BILLY STARK has seen the Renfrewshire derby from both sides of the fence.

And the former St Mirren midfielder and Morton manager is glad that the county showdown is back on the map after an absence of 15 years.

That’s how it has been since the rivals last met in a league game. In fact, Stark was actually in charge of Morton when the pair faced off in the old first division in 1999-2000.

Tonight’s Championship encounter at Cappielow has Stark full of anticipation about the Renfrewshire reunion and he’s certain the fans will be, too.

“I would not go so far as to say there’s hatred but there is a real edge,” said Stark yesterday. “All derbies mean a lot to the supporters and Morton and St Mirren are no different. But the fact the teams have not met in a league match in 15 years will heighten that feeling.

“There have only been a couple of League Cup and a Challenge Cup ties in all that time, which is why the clubs arranged a pre-season game for charity. This will be the real thing.”

Stark knows what he is talking about. He had eight years as a St Mirren player and three years as Morton manager – and tasted derby joy and heartache in both roles.

The classy midfielder became a Paisley legend for his contribution to perhaps the club’s greatest side under Alex Ferguson in the 70s. He played over 300 games for Saints, and netted 60 league goals, before Fergie brought Stark to Aberdeen to win two titles and then tasted more champions glory with Celtic.

Stark bagged 127 league goals for his various clubs but the very first came in a Renfrewshire derby!

“My first St Mirren goal was against Morton at Love Street,” recalls, Billy, now 58. “That was in my breakthrough season in 1975-76. It was a 2-2 draw in the old first division. A few months earlier, my first derby had been on New Year’s Day 1976 when we lost 1-0 at Cappielow to a John Goldthorpe goal.

“Fergie built a great team at St Mirren and the next season we won the first division title but the games with Morton were really something special.

“I remember going down to Cappielow in the wintertime and winning 6-3 on an icy pitch that would never have been playable now. We also beat Morton 5-1 at Love Street.

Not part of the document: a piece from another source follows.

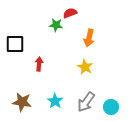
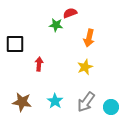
yellow star: rotated 21 degrees clockwise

“But Morton beat us in the last league derby that season – there were only three in those days – and they came up to the Premier League the year after us, so all of my St Mirren career the match with Morton was a top-tier derby and it usually provided something special.

“Morton were a really good side. Andy Ritchie was at the peak of his career then and he often saved his free- kick goals for the games against St Mirren. I think the only reason the football general public never really knew about the Renfrewshire derby was because it did not get television coverage then, so that people outside Greenock and Paisley could experience it. It was a bit of a ‘secret derby’ – but I’m glad that this game is on television so other ‘neutral’ fans can see it.”

They say there is no such thing as a ‘neutral’ fan in football, but Stark insists that the rivalry never spilled over when he crossed the divide later in life to become Morton manager between 1997 and 2000.

“I never got any stick from Morton fans when I was manager, because I’d played for St Mirren,” says Billy. “The fans of both sides are desperate to win the derby match but they don’t really carry ill-feeling for everyone who pulled on a black-and-white, or blue-and-white shirt.

“Maybe it’s because Scottish football is too small for it not to come up. Alex Miller was obviously someone who managed both clubs and Tommy Turner also crossed the divide as a player.

“I loved my time as Morton manager, even if we didn’t have the budget to compete. We won both of our derby games at Cappielow in my first season, in 1997-98, and the following season won the last one of the campaign 5-1 at Love Street when Kevin Thomas got a hat-trick and we were down to ten men after John Anderson was sent off.

“The following season, in 1999-2000, was when St Mirren got promotion. They had Mark Yardley and Barry Lavety scoring a lot of goals for them but I do remember a really good New Year derby to bring in the New Millennium when Paul Hartley – whom I’d got on loan from Hibs – scored with a free kick in a 1-1 draw at a packed Love Street.”

A new episode of the Renfrewshire Rivals will finally unveiled tonight to a packed Cappielow and hopefully the television audience will also bring a fresh perspective.